Electrons with this kinetic energy have a velocity of
2.67 x 10^8 m/s, almost 90% of the speed of light. What is the wavelength of the electrons traveling at this very high speed?

I know the right answer is 2.72 pm but I need help getting to that answer

To find the wavelength of the electrons traveling at a high speed, we can use the de Broglie wavelength formula, which relates the wavelength of a particle to its momentum.

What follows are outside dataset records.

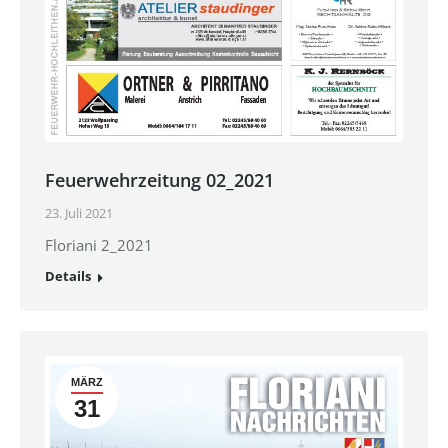
Feuerwehrzeitung 02_2021
23. Juli 2021
Floriani 2_2021
Details
MÄRZ
31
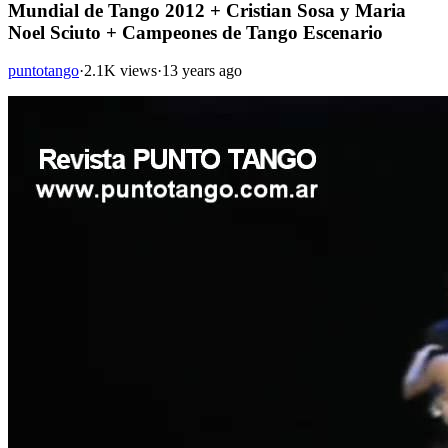
Mundial de Tango 2012 + Cristian Sosa y Maria
Noel Sciuto + Campeones de Tango Escenario
puntotango
·
2.1K views
·
13 years ago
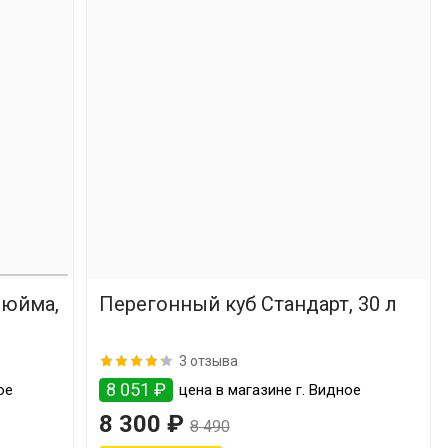
дюйма,
Перегонный куб Стандарт, 30 л
3 отзыва
8 051 ₽
ое
цена в магазине г. Видное
8 300 ₽
8 490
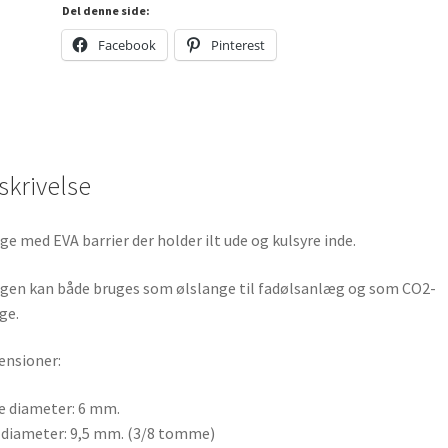
Del denne side:
Facebook
Pinterest
skrivelse
ge med EVA barrier der holder ilt ude og kulsyre inde.
gen kan både bruges som ølslange til fadølsanlæg og som CO2-
ge.
nsioner:
e diameter: 6 mm.
 diameter: 9,5 mm. (3/8 tomme)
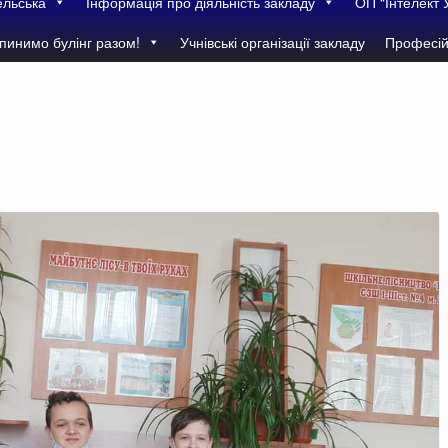
ельська
Інформація про діяльність закладу
ОП “Інтелект 
пинимо булінг разом!
Учнівські організації закладу
Професій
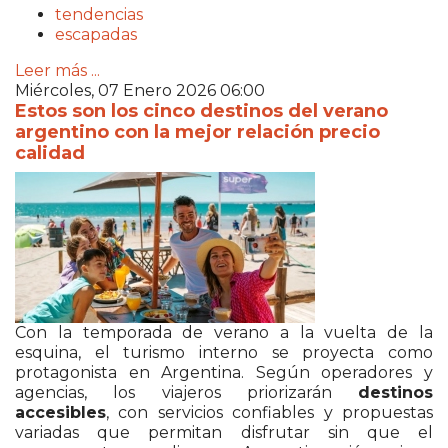
tendencias
escapadas
Leer más ...
Miércoles, 07 Enero 2026 06:00
Estos son los cinco destinos del verano
argentino con la mejor relación precio
calidad
Con la temporada de verano a la vuelta de la
esquina, el turismo interno se proyecta como
protagonista en Argentina. Según operadores y
agencias, los viajeros priorizarán
destinos
accesibles
, con servicios confiables y propuestas
variadas que permitan disfrutar sin que el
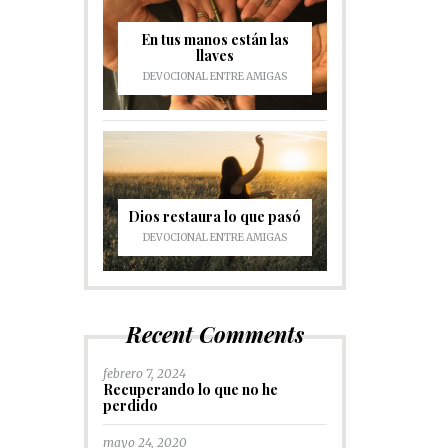
En tus manos están las
llaves
DEVOCIONAL ENTRE AMIGAS
Dios restaura lo que pasó
DEVOCIONAL ENTRE AMIGAS
Recent Comments
febrero 7, 2024
Recuperando lo que no he
perdido
mayo 24, 2020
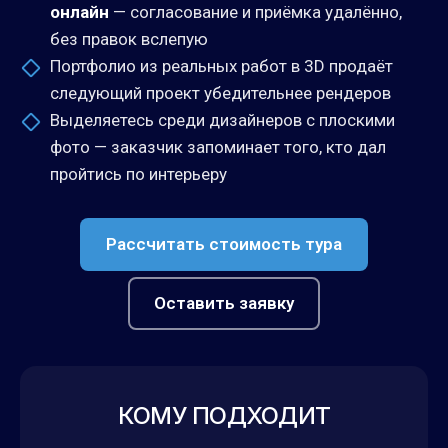
онлайн
— согласование и приёмка удалённо,
без правок вслепую
Портфолио из реальных работ в 3D продаёт
следующий проект убедительнее рендеров
Выделяетесь среди дизайнеров с плоскими
фото — заказчик запоминает того, кто дал
пройтись по интерьеру
Рассчитать стоимость тура
Оставить заявку
КОМУ ПОДХОДИТ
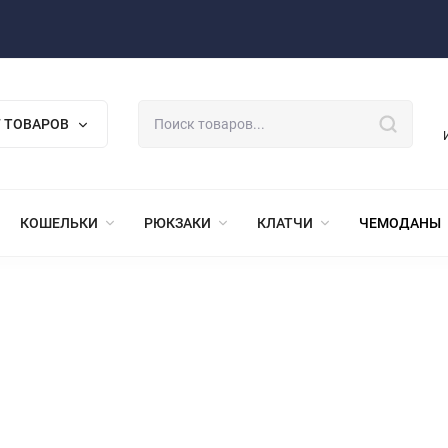
 ТОВАРОВ
КОШЕЛЬКИ
РЮКЗАКИ
КЛАТЧИ
ЧЕМОДАНЫ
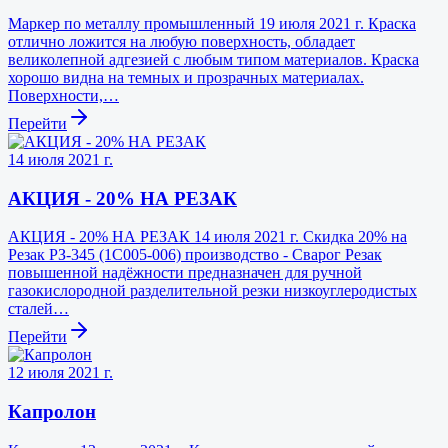
Маркер по металлу промышленный 19 июля 2021 г. Краска
отлично ложится на любую поверхность, обладает
великолепной адгезией с любым типом материалов. Краска
хорошо видна на темных и прозрачных материалах.
Поверхности,…
Перейти
14 июля 2021 г.
АКЦИЯ - 20% НА РЕЗАК
АКЦИЯ - 20% НА РЕЗАК 14 июля 2021 г. Скидка 20% на
Резак РЗ-345 (1С005-006) производство - Сварог Резак
повышенной надёжности предназначен для ручной
газокислородной разделительной резки низкоуглеродистых
сталей…
Перейти
12 июля 2021 г.
Капролон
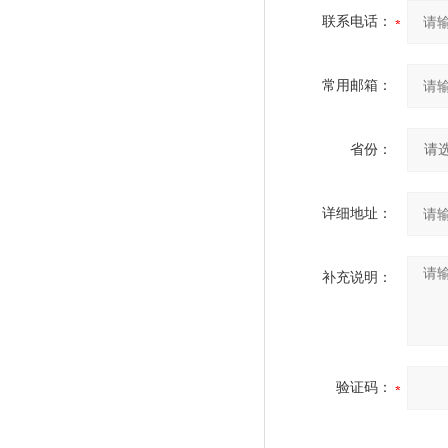
联系电话：
常用邮箱：
省份：
详细地址：
补充说明：
验证码：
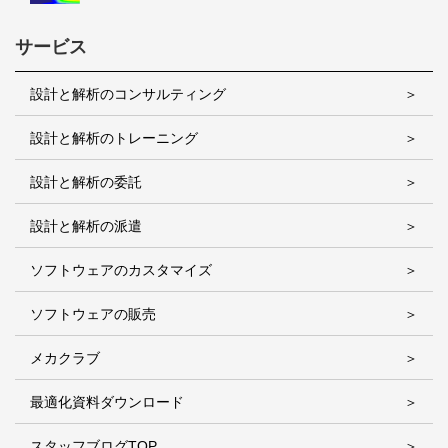
サービス
設計と解析のコンサルティング
設計と解析のトレーニング
設計と解析の委託
設計と解析の派遣
ソフトウェアのカスタマイズ
ソフトウェアの販売
メカクラブ
最適化資料ダウンロード
スタッフブログTOP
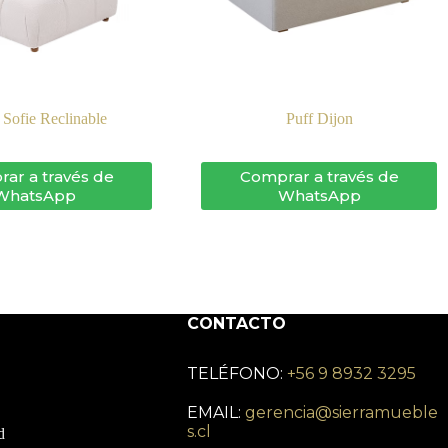
 Sofie Reclinable
Puff Dijon
ar a través de
Comprar a través de
WhatsApp
WhatsApp
CONTACTO
TELÉFONO:
+56 9 8932 3295
EMAIL:
gerencia@sierramueble
s.cl
d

The de Broglie wavelength (λ) can be calculated using the following equation:

λ = h / p

Where:
λ is the wavelength
h is the Planck's constant (6.626 x 10^-34 J·s)
p is the momentum of the particle

The momentum (p) can be calculated using the formula:

p = m * v

Where:
m is the mass of the particle
v is the velocity of the particle

In this case, the mass of an electron is approximately 9.10938356 × 10^-31 kg. Given that the electrons are traveling at a velocity of 2.67 x 10^8 m/s, we can calculate the momentum of the electrons:

p = (9.10938356 × 10^-31 kg) * (2.67 x 10^8 m/s)
p ≈ 2.434 x 10^-22 kg·m/s

Now, we can substitute the momentum into the de Broglie wavelength formula:

λ = (6.626 x 10^-34 J·s) / (2.434 x 10^-22 kg·m/s)
λ ≈ 2.72 x 10^-12 m

Since the problem refers to the wavelength in picometers (pm), we can convert the answer:

λ = 2.72 x 10^-12 m * (1 x 10^12 pm / 1 m)
λ ≈ 2.72 pm

Therefore, the wavelength of the electrons traveling at this high speed is approximately 2.72 picometers (pm).